__Input material__.
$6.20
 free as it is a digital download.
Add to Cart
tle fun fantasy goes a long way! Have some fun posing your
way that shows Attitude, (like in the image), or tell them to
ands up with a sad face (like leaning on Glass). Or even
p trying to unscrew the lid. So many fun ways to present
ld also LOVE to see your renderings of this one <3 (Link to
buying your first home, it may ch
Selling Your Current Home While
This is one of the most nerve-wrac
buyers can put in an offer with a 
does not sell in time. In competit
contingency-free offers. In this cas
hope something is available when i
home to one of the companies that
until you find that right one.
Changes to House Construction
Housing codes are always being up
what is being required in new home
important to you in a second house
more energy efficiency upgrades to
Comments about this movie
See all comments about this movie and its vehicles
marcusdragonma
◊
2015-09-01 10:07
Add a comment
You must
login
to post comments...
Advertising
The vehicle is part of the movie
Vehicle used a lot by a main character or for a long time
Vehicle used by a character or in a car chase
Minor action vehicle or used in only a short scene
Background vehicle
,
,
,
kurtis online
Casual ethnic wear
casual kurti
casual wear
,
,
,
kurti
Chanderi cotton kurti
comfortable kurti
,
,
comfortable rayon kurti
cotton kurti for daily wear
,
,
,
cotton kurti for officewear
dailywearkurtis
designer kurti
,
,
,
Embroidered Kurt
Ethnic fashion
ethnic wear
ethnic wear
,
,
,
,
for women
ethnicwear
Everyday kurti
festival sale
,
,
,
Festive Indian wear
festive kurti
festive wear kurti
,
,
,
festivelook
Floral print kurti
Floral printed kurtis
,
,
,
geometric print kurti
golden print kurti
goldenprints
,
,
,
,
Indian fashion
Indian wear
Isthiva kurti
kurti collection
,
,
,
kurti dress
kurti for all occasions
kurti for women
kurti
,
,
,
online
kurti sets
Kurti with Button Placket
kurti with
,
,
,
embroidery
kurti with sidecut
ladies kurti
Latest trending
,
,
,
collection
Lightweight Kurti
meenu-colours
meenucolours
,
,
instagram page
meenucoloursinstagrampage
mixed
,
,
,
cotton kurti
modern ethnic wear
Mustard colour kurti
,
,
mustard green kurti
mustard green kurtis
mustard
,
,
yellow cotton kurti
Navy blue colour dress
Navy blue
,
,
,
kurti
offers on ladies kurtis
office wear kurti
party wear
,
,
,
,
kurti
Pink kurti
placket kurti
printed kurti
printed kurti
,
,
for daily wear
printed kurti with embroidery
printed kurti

__Assignment__. Every line that contains "green" should be copied out of the data.

__Response to the exercise__.
mustard green kurti
mustard green kurtis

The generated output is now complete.